The programme will provide novel and relevant evidence on:
• How technology is transforming companies and industries;
• Why some places are better at adapting to this transformation;
• Related implications for living standards, inequality and social mobility.
Technology & Work
Just as industrial robots have changed the nature of manufacturing, big data and smart machines are now transforming a wide range of industries and occupations. The Oxford Martin Programme on Technology and Employment is researching the broader trends, as well as the effect on specific industries and companies.
Technology & Structural Transformation
The Technology and Employment team is investigating why some places are better at adapting to the transformation of industries and occupations. We examine why some cities and nations have successfully managed the renewal process, while others have not.

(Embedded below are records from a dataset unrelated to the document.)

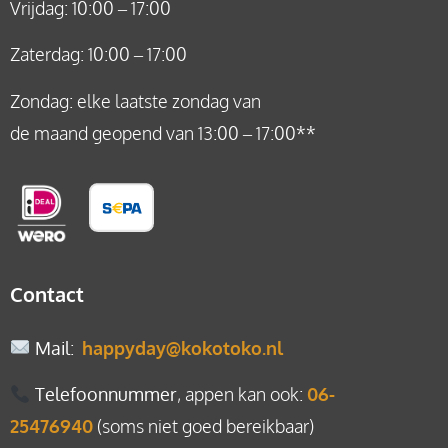
Vrijdag: 10:00 – 17:00
Zaterdag: 10:00 – 17:00
Zondag: elke laatste zondag van
de maand geopend van 13:00 – 17:00**
Contact
Mail
:
happyday@kokotoko.nl
Telefoonnummer
, appen kan ook:
06-
25476940
(soms niet goed bereikbaar)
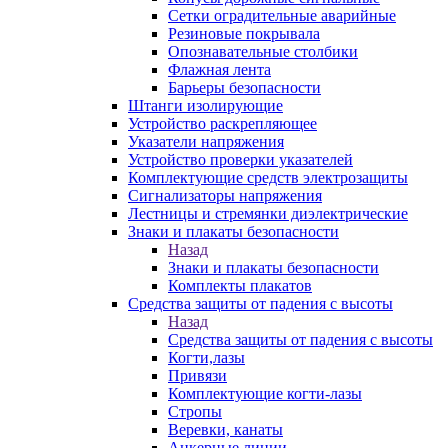
Сетки оградительные аварийные
Резиновые покрывала
Опознавательные столбики
Флажная лента
Барьеры безопасности
Штанги изолирующие
Устройство раскрепляющее
Указатели напряжения
Устройство проверки указателей
Комплектующие средств электрозащиты
Сигнализаторы напряжения
Лестницы и стремянки диэлектрические
Знаки и плакаты безопасности
Назад
Знаки и плакаты безопасности
Комплекты плакатов
Средства защиты от падения с высоты
Назад
Средства защиты от падения с высоты
Когти,лазы
Привязи
Комплектующие когти-лазы
Стропы
Веревки, канаты
Анкерные линии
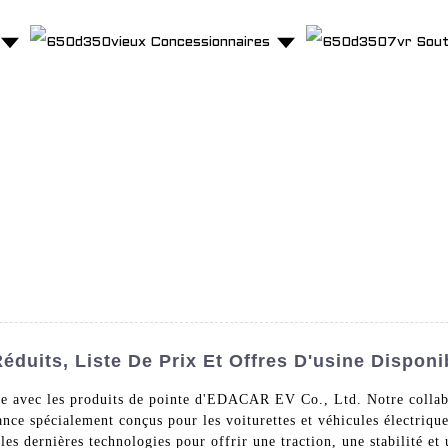
Concessionnaires
Sout
Réduits, Liste De Prix Et Offres D'usine Disponi
que avec les produits de pointe d'EDACAR EV Co., Ltd. Notre collab
ce spécialement conçus pour les voiturettes et véhicules électrique
s dernières technologies pour offrir une traction, une stabilité et u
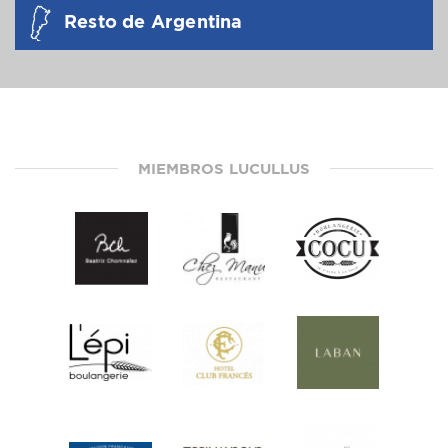
Resto de Argentina
MIEMBROS LUCULLUS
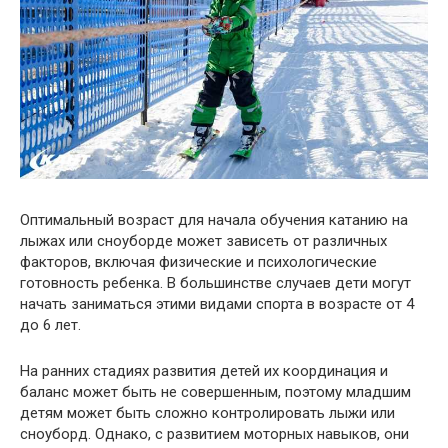
Оптимальный возраст для начала обучения катанию на
лыжах или сноуборде может зависеть от различных
факторов, включая физические и психологические
готовность ребенка. В большинстве случаев дети могут
начать заниматься этими видами спорта в возрасте от 4
до 6 лет.
На ранних стадиях развития детей их координация и
баланс может быть не совершенным, поэтому младшим
детям может быть сложно контролировать лыжи или
сноуборд. Однако, с развитием моторных навыков, они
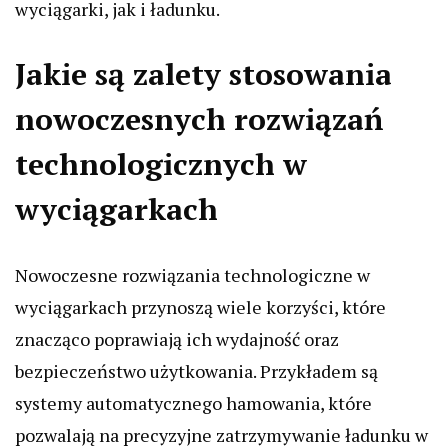
wyciągarki, jak i ładunku.
Jakie są zalety stosowania
nowoczesnych rozwiązań
technologicznych w
wyciągarkach
Nowoczesne rozwiązania technologiczne w
wyciągarkach przynoszą wiele korzyści, które
znacząco poprawiają ich wydajność oraz
bezpieczeństwo użytkowania. Przykładem są
systemy automatycznego hamowania, które
pozwalają na precyzyjne zatrzymywanie ładunku w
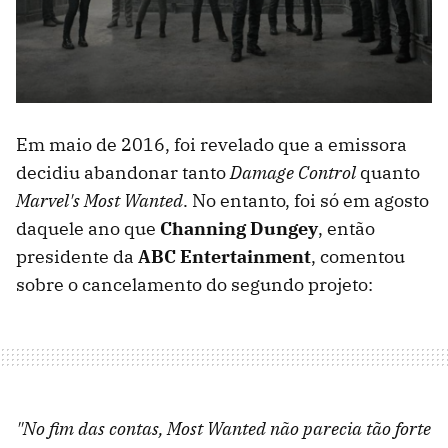
Em maio de 2016, foi revelado que a emissora
decidiu abandonar tanto
Damage Control
quanto
Marvel's Most Wanted
. No entanto, foi só em agosto
daquele ano que
Channing Dungey
, então
presidente da
ABC Entertainment
, comentou
sobre o cancelamento do segundo projeto:
"No fim das contas, Most Wanted não parecia tão forte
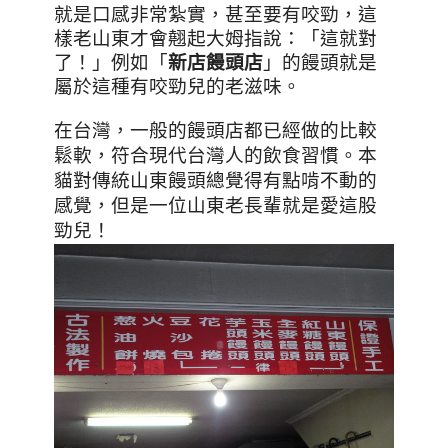
就是口感非常紮實，甚至要有咬勁，這
樣老山東才會翹起大姆指說：「這就對
了！」例如「
新店饅頭店
」的饅頭就是
屬於這種有咬勁兒的老滋味。
在台灣
，一般的饅頭店都已經做的比較
鬆軟，符合現代台灣人的飲食習慣。本
貓對傳統山東饅頭總覺得有點啃不動的
感覺，但是一位山東老長輩就是愛這股
勁兒！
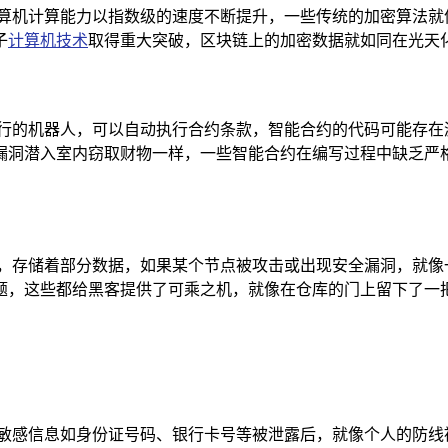
计算机计算能力以指数级的速度不断提升，一些传统的加密算法就
子
计算机技术
取得重大突破，区块链上的加密数据就如同在光天
执行的机器人，可以自动执行合约条款，智能合约的代码可能存在
漏洞潜入室内窃取财物一样，一些智能合约在编写过程中缺乏严
库，存储着部分数据，如果某个节点被攻击或出现安全漏洞，就像
题，这些都给黑客提供了可乘之机，就像在仓库的门上留下了一
的敏感信息如身份证号码、银行卡号等被泄露后，就像个人的防线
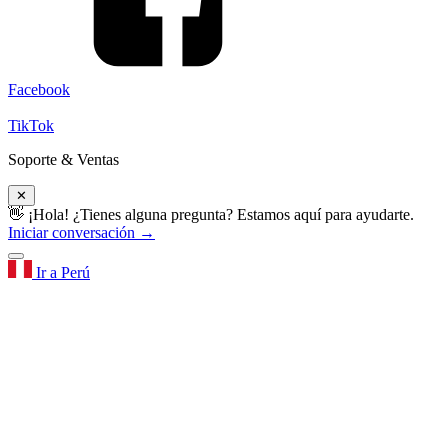
Facebook
TikTok
Soporte & Ventas
✕
👋 ¡Hola! ¿Tienes alguna pregunta? Estamos aquí para ayudarte.
Iniciar conversación →
Ir a Perú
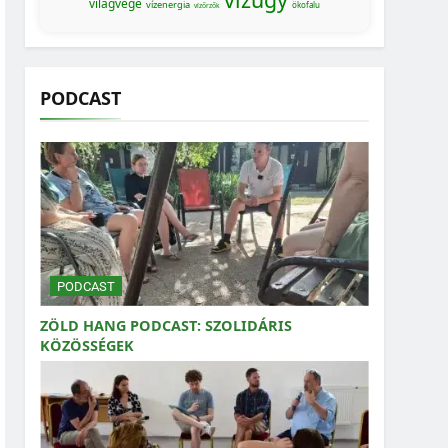
világvége
vízenergia
ökofalu
vízőrzők
PODCAST
PODCAST
ZÖLD HANG PODCAST: SZOLIDÁRIS
KÖZÖSSÉGEK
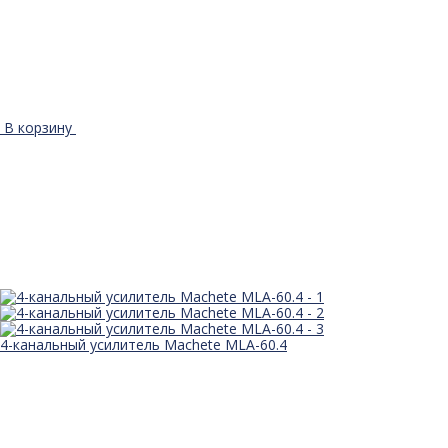
В корзину
4-канальный усилитель Machete MLA-60.4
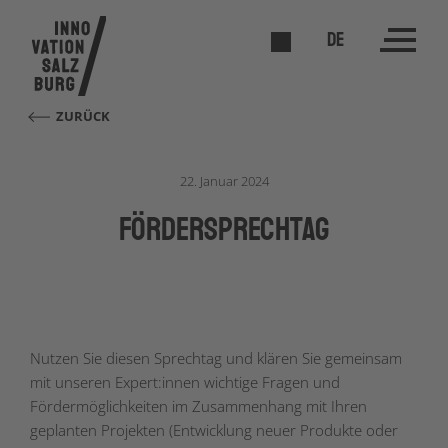
DE
ZURÜCK
22. Januar 2024
förderSPRECHTAG
Nutzen Sie diesen Sprechtag und klären Sie gemeinsam
mit unseren Expert:innen wichtige Fragen und
Fördermöglichkeiten im Zusammenhang mit Ihren
geplanten Projekten (Entwicklung neuer Produkte oder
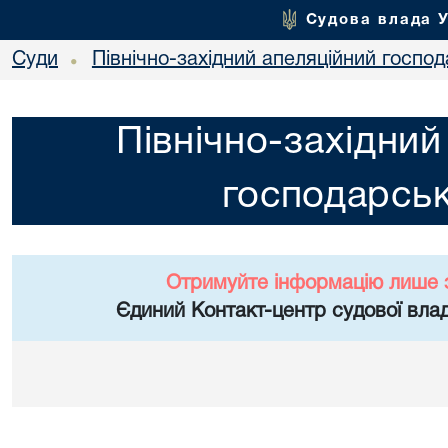
Судова влада 
Суди
Північно-західний апеляційний госпо
•
Північно-західний
господарськ
Отримуйте інформацію лише 
Єдиний Контакт-центр судової влад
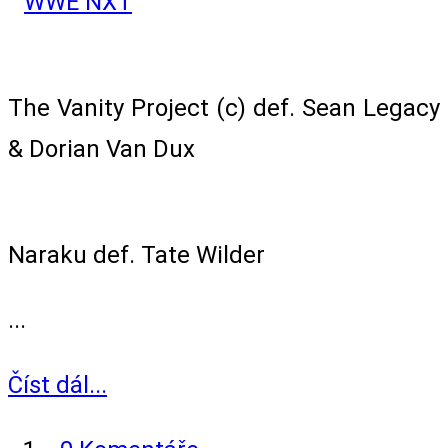
NXT Tag Team Championship Match
The Vanity Project (c) def. Sean Legacy
& Dorian Van Dux
Singles Match
Naraku def. Tate Wilder
...
Číst dál...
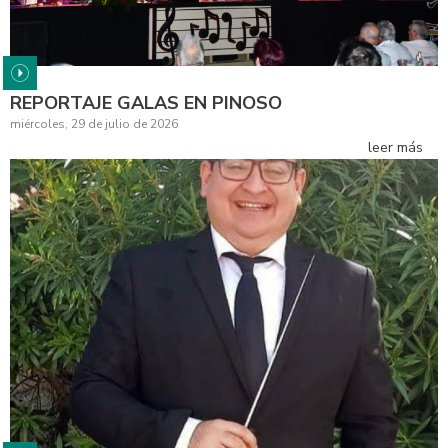
REPORTAJE GALAS EN PINOSO
miércoles, 29 de julio de 2026
leer más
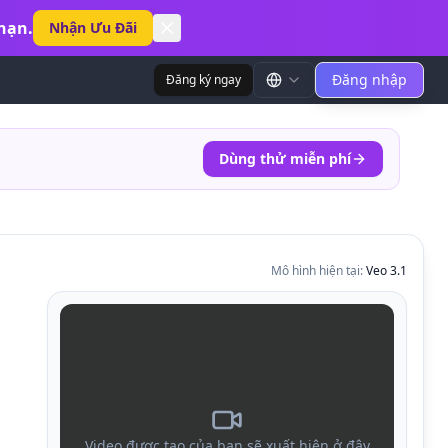
hạn.
Nhận Ưu Đãi
Đăng nhập
Đăng ký ngay
Dùng thử miễn phí
Mô hình hiện tại
:
Veo 3.1
Video được tạo của bạn sẽ xuất hiện ở đây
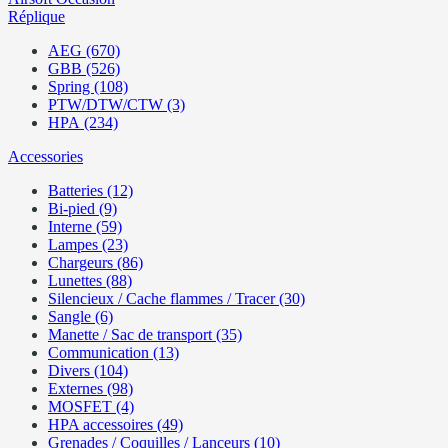
Réplique
AEG (670)
GBB (526)
Spring (108)
PTW/DTW/CTW (3)
HPA (234)
Accessories
Batteries (12)
Bi-pied (9)
Interne (59)
Lampes (23)
Chargeurs (86)
Lunettes (88)
Silencieux / Cache flammes / Tracer (30)
Sangle (6)
Manette / Sac de transport (35)
Communication (13)
Divers (104)
Externes (98)
MOSFET (4)
HPA accessoires (49)
Grenades / Coquilles / Lanceurs (10)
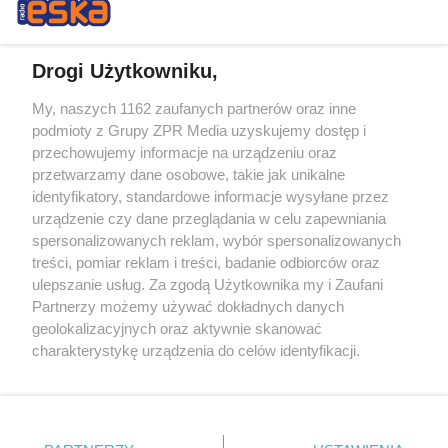
Drogi Użytkowniku,
My, naszych 1162 zaufanych partnerów oraz inne
Żaden utwór zamieszczony w serwisie nie może być powielany i
podmioty z Grupy ZPR Media uzyskujemy dostęp i
rozpowszechniany lub dalej rozpowszechniany w jakikolwiek sposób (w
tym także elektroniczny lub mechaniczny) na jakimkolwiek polu
przechowujemy informacje na urządzeniu oraz
eksploatacji w jakiejkolwiek formie, włącznie z umieszczaniem w
przetwarzamy dane osobowe, takie jak unikalne
Internecie bez pisemnej zgody właściciela praw. Jakiekolwiek użycie lub
identyfikatory, standardowe informacje wysyłane przez
wykorzystanie utworów w całości lub w części z naruszeniem prawa,
tzn. bez właściwej zgody, jest zabronione pod groźbą kary i może być
urządzenie czy dane przeglądania w celu zapewniania
ścigane prawnie.
spersonalizowanych reklam, wybór spersonalizowanych
treści, pomiar reklam i treści, badanie odbiorców oraz
ulepszanie usług. Za zgodą Użytkownika my i Zaufani
Partnerzy możemy używać dokładnych danych
geolokalizacyjnych oraz aktywnie skanować
charakterystykę urządzenia do celów identyfikacji.
Ponieważ cenimy Twoją prywatność, prosimy o zgodę na
O nas
korzystanie z tych technologii poprzez kliknięcie
Informacje prawne
„Akceptuję”. Zgoda jest dobrowolna i zawsze możesz ją
zmienić/wycofać klikając przycisk ustawień prywatności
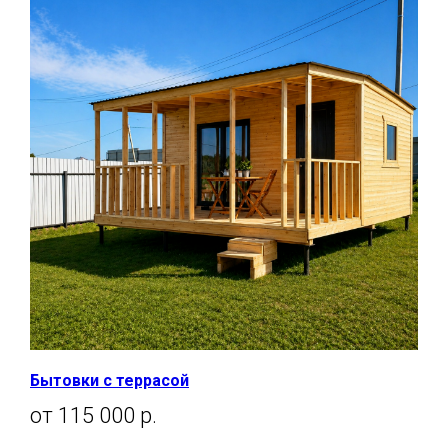
Бытовки с террасой
от 115 000 р.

Technology & Inclusive Growth
Throughout history, technological progress has delivered growing incomes and higher standards of living for many. Yet technology is increasingly displacing workers. We seek to understand how technology impacts on growth, inequality and social mobility.
The Oxford Martin Programme on Technology and Employment is part of a research partnership between the Oxford Martin School and Citi, analysing some of the most pressing global challenges of the 21st Century. As well as collaborating on research, the Oxford Martin School and Citi are publishing joint Citi Global Perspectives & Solutions (Citi GPS) reports, the first of which was published in October 2014.